Lupus usually strikes between the ages of 15 and 45 – and 90 percent of those diagnosed are women, according to the Lupus Foundation of America. With lupus, the immune system does not function properly and instead of attacking foreign invaders in the body such as viruses, bacteria and germs, it creates auto-antibodies that attack and destroy foreign invaders as well as healthy cells. This causes swelling and pain in various parts of the body, and can lead to tissue damage.
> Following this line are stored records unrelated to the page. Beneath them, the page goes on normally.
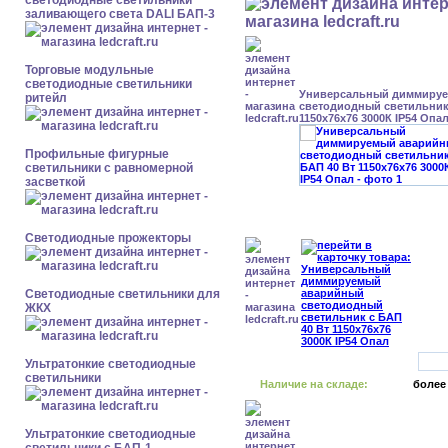
светодиодные светильники
заливающего света DALI БАП-3
Торговые модульные
светодиодные светильники
Универсальный диммиру
ритейл
светодиодный светильник 
1150x76x76 3000К IP54 Опа
Профильные фигурные
светильники с равномерной
засветкой
Светодиодные прожекторы
Светодиодные светильники для
ЖКХ
Ультратонкие светодиодные
светильники
Наличие на складе:
более
Ультратонкие светодиодные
The most common symptoms of lupus are prolonged and/or extreme fatigue, chronic pain, anemia, skin rashes and discoid lesions, swelling, neurological disorders (such as seizures, headaches, memory loss or depression), sensitivity to the sun and extreme heat, fever, mouth or nose ulcers, Raynaud’s phenomenon (fingers turn white or blue in the cold), and disorders of the heart or kidneys. Less than 50 percent will suffer connected tissue disorders and hair loss, along with a variety of other symptoms. However, everyone experiences lupus symptoms differently.
According to the foundation, lupus is also called “the Great Imitator” because it can imitate other diseases such as rheumatoid arthritis, heart disease, lung disorders, muscle and bone diseases, blood disorders, fibromyalgia, diabetes, thyroid problems and Lyme disease.
Overall the mysterious disease is unpredictable, misunderstood, sometimes difficult to diagnose and often difficult to treat. An estimated 10 to 20 percent will die from lupus related illnesses. The most common causes of death are overwhelming infection, kidney failure and heart disease, according to the foundation.
At this time there is no cure. But through advances in medicine and other treatment, lupus patients are living longer and more productive lives. Additionally, researchers are looking for a cure, as well as better treatment plans and better medications to treat many of the debilitating and life-threatening symptoms, without the adverse side effects that many patients experience.
The foundation has recently launched a national call to action for all Americans to join the fight to end lupus. The initiative, Help Us Solve the Cruel Mystery, set out on a national tour in a 45-foot bus equipped with interactive displays to teach America about the disease. The tour also included free, informative workshops called Living with Lupus. The workshops gave detailed information about the disease, advances in research, and tips on living a healthier lifestyle to help minimize symptoms. At the same time, the foundation also held credited courses to update health professionals who take care of patients with lupus on advances in diagnosis, treatment and research. Information is still available at http://www.cruelmystery.org.
On Saturday, the Lupus Foundation of America North Texas Chapter will host its sixth annual Walk to End Lupus Now at 9:30 a.m. at Lone Star Park, located at 1000 Lone Star Parkway – Gate 5 in Grand Prairie. There is also a 1.5-mile short walk for those who can’t complete the 5K. During the event, a group of lupus patients will release live butterflies to honor 55,000 individuals living with the disease.
More information can be found at http://www.lupuswalkdallas.kintera.org. Walks will also take place in Killeen on April 20 and in Weatherford on May 18.
The North Texas foundation hopes to raise $200,000 to support its local education initiatives, support services and other programs, as well as research.